REQUIRED ACTION:
Lines in the data below that contain the word "output" are to be copied.

SUPPLIED DATA:
- Opening Delimiter -

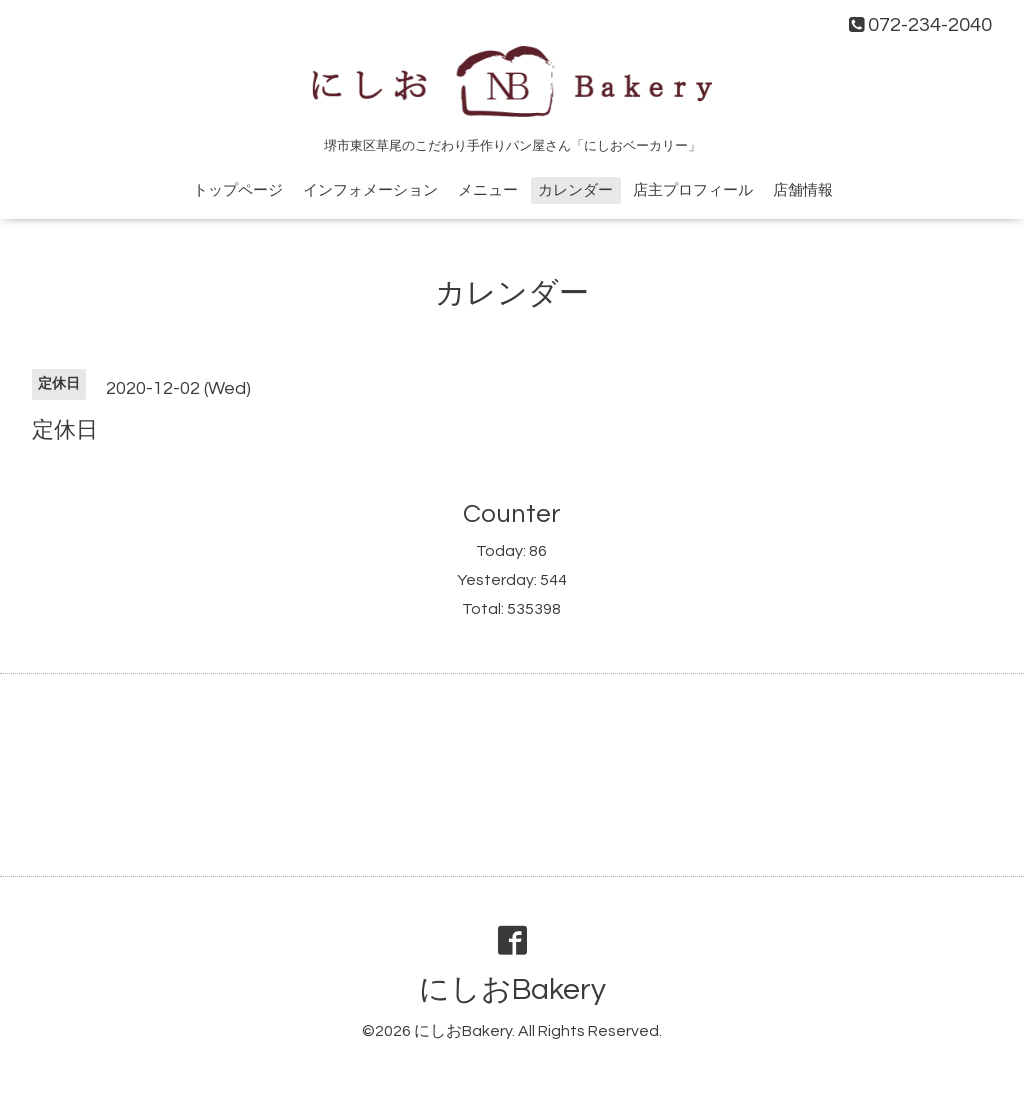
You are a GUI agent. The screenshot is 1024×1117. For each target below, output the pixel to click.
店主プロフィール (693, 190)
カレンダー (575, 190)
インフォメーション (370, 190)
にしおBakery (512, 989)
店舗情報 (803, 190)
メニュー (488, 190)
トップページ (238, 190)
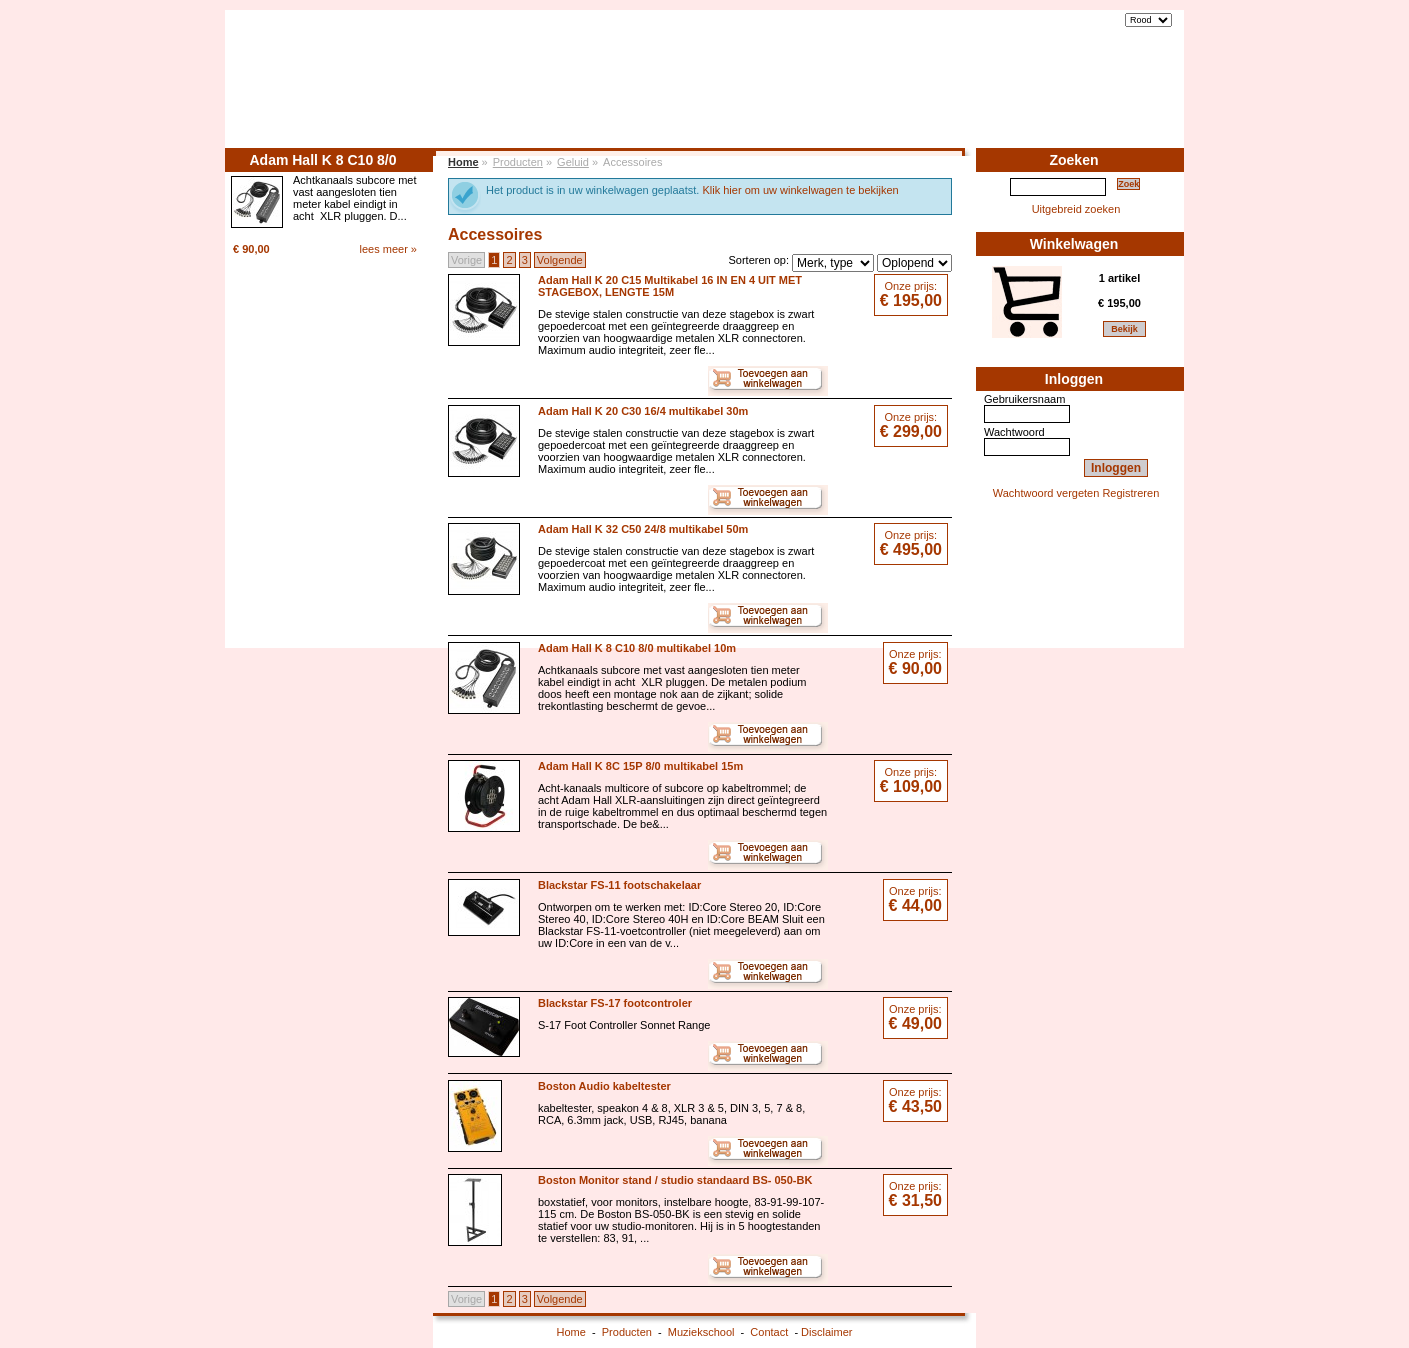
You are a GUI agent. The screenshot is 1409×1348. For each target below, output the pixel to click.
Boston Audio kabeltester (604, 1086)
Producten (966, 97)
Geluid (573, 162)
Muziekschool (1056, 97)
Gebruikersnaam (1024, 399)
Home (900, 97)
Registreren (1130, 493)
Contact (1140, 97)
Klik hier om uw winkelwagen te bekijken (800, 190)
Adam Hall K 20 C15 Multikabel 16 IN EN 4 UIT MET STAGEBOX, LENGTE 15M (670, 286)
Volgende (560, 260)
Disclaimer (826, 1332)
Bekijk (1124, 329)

- Closing Delimiter -
- Opening Delimiter -

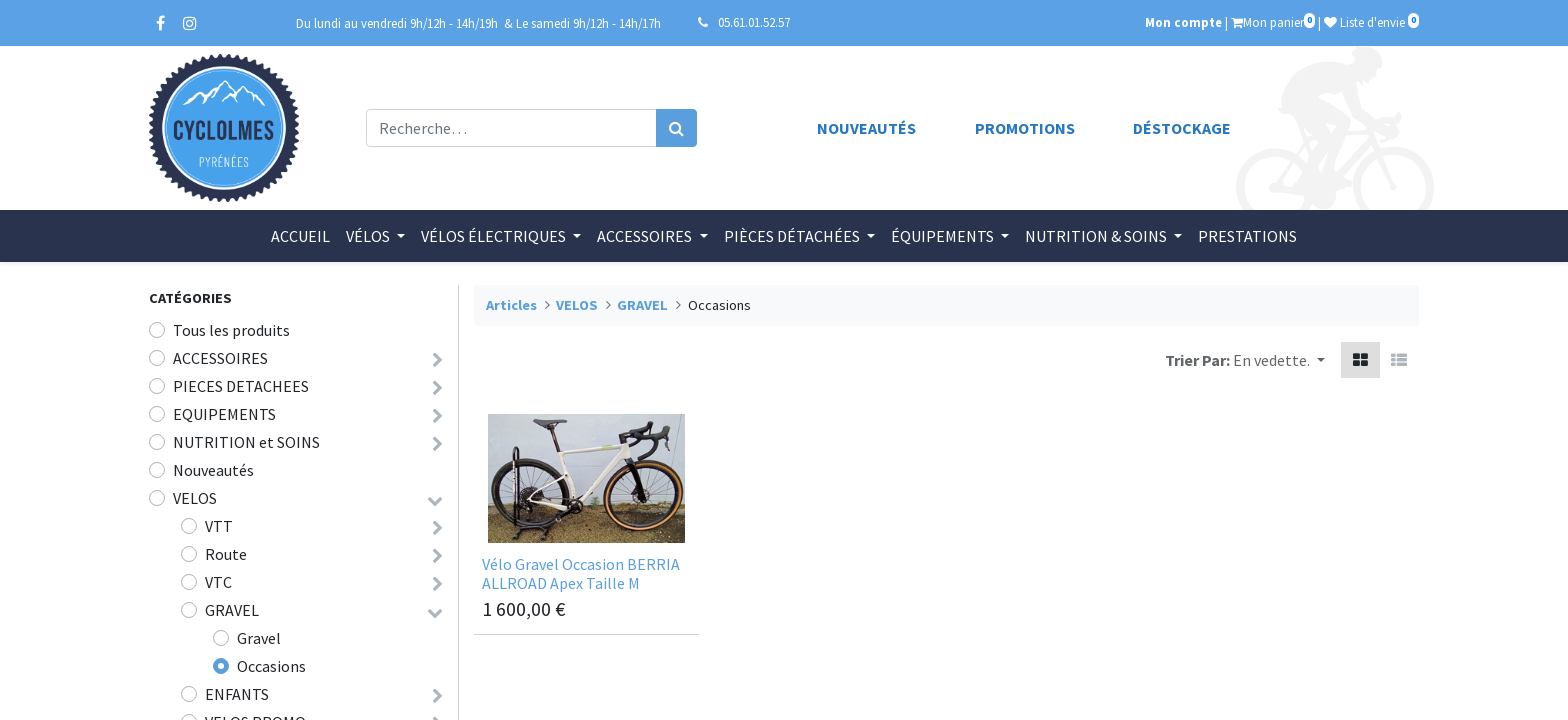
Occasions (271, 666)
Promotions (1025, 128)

- Closing Delimiter -

PROBLEM SOLUTION:
You are a GUI agent. The screenshot is 1024×1117. For each target below, output the pixel to click.
You are a GUI agent. The screenshot is 1409×1348. For each target below, output the pixel to click.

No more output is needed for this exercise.